I bet you they don’t have an app calculating how much they need to live on in retirement; one that shows how close they are to achieving that goal or gives tips to reach it.
The disconnect between consumer technology and the world of pensions and savings is huge. Just think about Amazon Prime; a click of a button and Chris and Lynn are done. They don’t think about the complex logistics, computer software or massive supply chain that sits behind the delivery. It simply works around their need.
The frustrating point is that the technology exists; we are just not applying it to pensions. Yes, the industry has created savings and retirement products, but these are more like components rather than the consumer-facing solutions we see elsewhere.
Chris and Lynn need access to their retirement savings in one place. The pensions dashboard, an initiative to allow people to track previous pensions online, is a positive development, but it doesn’t answer key questions such as how much do I need in retirement and what’s the best way to get there?
Government tried to address the lack of individuals saving for retirement by introducing auto-enrolment, whereby almost all employers provide a pensions scheme for employees. A good first step, but contribution rates are woefully inadequate. On top of this, anyone below the age of 30 will not get a state pension until they are 70. A lot can happen over 40 years. Is it prudent for Chris and Lynn to expect a state pension in later life? I fear many are sleepwalking into retirement poverty.

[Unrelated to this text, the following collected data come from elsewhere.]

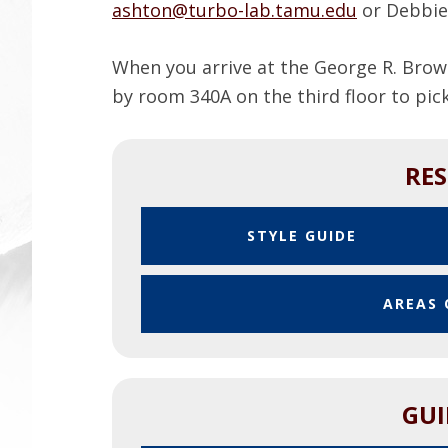
ashton@turbo-lab.tamu.edu
or Debbie
When you arrive at the George R. Brow
by room 340A on the third floor to pi
RE
P
STYLE GUIDE
D
F
AREAS 
GUI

At least Chris and Lynn save into their pension every month, which is a good start. But imagine if, every time they spend money, an extra little bit is automatically saved into their pension. Or every time Chris goes for a run or Lynn goes to the gym, their Fitbit monitors their health, communicating with their digital pensions platform and adjusting asset allocations based on longevity projections.
At the heart of it, how we think about and facilitate savings for retirement needs to change fundamentally. It must be easy, simple, personalised, intuitive and rewarding, more like other consumer experiences. The psychology of savings, the language used and the art of engagement all need be part of the process. It is time for the pensions industry to catch up with the modern world. It is time to get to work.